Stored data entries
☆ ☆ ☆ ☆ ☆ ☆ ☆

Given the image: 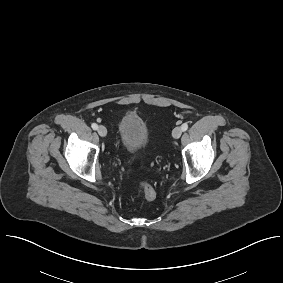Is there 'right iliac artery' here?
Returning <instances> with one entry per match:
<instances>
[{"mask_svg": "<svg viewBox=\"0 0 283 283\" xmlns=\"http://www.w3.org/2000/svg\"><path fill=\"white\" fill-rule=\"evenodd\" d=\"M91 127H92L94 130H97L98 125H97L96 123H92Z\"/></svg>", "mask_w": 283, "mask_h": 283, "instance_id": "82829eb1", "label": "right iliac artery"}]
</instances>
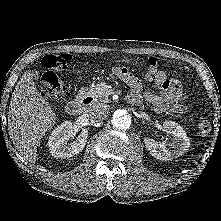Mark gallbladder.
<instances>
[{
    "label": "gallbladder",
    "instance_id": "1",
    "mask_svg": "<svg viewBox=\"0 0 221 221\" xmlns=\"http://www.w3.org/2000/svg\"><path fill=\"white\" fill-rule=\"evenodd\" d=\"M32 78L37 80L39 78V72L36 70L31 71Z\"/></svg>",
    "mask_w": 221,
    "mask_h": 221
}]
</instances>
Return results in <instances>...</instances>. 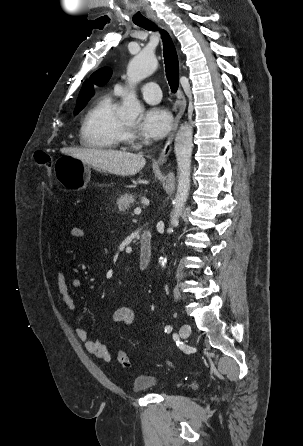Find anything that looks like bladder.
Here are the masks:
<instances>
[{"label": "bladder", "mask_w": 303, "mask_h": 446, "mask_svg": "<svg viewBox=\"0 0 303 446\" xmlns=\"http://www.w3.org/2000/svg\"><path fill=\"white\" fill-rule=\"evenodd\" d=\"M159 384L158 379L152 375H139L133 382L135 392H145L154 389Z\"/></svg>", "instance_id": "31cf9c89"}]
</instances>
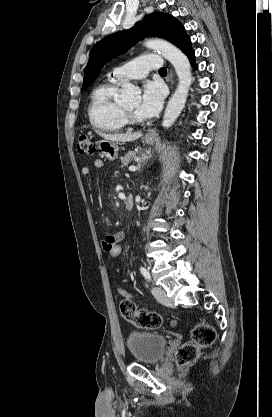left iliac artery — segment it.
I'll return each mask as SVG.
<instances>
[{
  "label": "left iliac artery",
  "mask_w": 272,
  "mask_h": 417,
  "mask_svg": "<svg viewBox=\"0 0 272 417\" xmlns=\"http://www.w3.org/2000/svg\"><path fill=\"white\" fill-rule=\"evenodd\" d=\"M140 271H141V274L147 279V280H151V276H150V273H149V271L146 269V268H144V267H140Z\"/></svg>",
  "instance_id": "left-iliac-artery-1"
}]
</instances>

☆ ☆ ☆ ☆ ☆ ☆ ☆

* _WHAT THE TASK REQUIRES_: Restate, word for word, each line from the one with "left iliac artery — segment it." to the end of the entries, both included, and keep every picture out.

* _SOLUTION FOR THIS EXERCISE_:
left iliac artery — segment it.
I'll return each mask as SVG.
<instances>
[{
  "label": "left iliac artery",
  "mask_w": 272,
  "mask_h": 417,
  "mask_svg": "<svg viewBox=\"0 0 272 417\" xmlns=\"http://www.w3.org/2000/svg\"><path fill=\"white\" fill-rule=\"evenodd\" d=\"M140 271H141V274L147 279V280H151V276H150V273H149V271L146 269V268H144V267H140Z\"/></svg>",
  "instance_id": "left-iliac-artery-1"
}]
</instances>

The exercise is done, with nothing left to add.